▶ AVAILABLE RECORDS
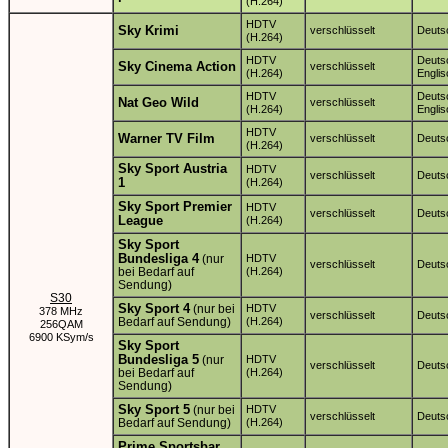
(H.264)
HDTV
Sky Krimi
verschlüsselt
Deuts
(H.264)
HDTV
Deuts
Sky Cinema Action
verschlüsselt
(H.264)
Englis
HDTV
Deuts
Nat Geo Wild
verschlüsselt
(H.264)
Englis
HDTV
Warner TV Film
verschlüsselt
Deuts
(H.264)
Sky Sport Austria
HDTV
verschlüsselt
Deuts
1
(H.264)
Sky Sport Premier
HDTV
verschlüsselt
Deuts
League
(H.264)
Sky Sport
Bundesliga 4
(nur
HDTV
verschlüsselt
Deuts
bei Bedarf auf
(H.264)
Sendung)
S30
Sky Sport 4
(nur bei
HDTV
378 MHz
verschlüsselt
Deuts
Bedarf auf Sendung)
(H.264)
256QAM
6900 KSym/s
Sky Sport
Bundesliga 5
(nur
HDTV
verschlüsselt
Deuts
bei Bedarf auf
(H.264)
Sendung)
Sky Sport 5
(nur bei
HDTV
verschlüsselt
Deuts
Bedarf auf Sendung)
(H.264)
Prime Sportsbar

▶ TASK PROMPT
Write out the records in full and exactly, omitting the pictures they hold.

▶ EXPECTED ANSWER
(H.264)
HDTV
Sky Krimi
verschlüsselt
Deuts
(H.264)
HDTV
Deuts
Sky Cinema Action
verschlüsselt
(H.264)
Englis
HDTV
Deuts
Nat Geo Wild
verschlüsselt
(H.264)
Englis
HDTV
Warner TV Film
verschlüsselt
Deuts
(H.264)
Sky Sport Austria
HDTV
verschlüsselt
Deuts
1
(H.264)
Sky Sport Premier
HDTV
verschlüsselt
Deuts
League
(H.264)
Sky Sport
Bundesliga 4
(nur
HDTV
verschlüsselt
Deuts
bei Bedarf auf
(H.264)
Sendung)
S30
Sky Sport 4
(nur bei
HDTV
378 MHz
verschlüsselt
Deuts
Bedarf auf Sendung)
(H.264)
256QAM
6900 KSym/s
Sky Sport
Bundesliga 5
(nur
HDTV
verschlüsselt
Deuts
bei Bedarf auf
(H.264)
Sendung)
Sky Sport 5
(nur bei
HDTV
verschlüsselt
Deuts
Bedarf auf Sendung)
(H.264)
Prime Sportsbar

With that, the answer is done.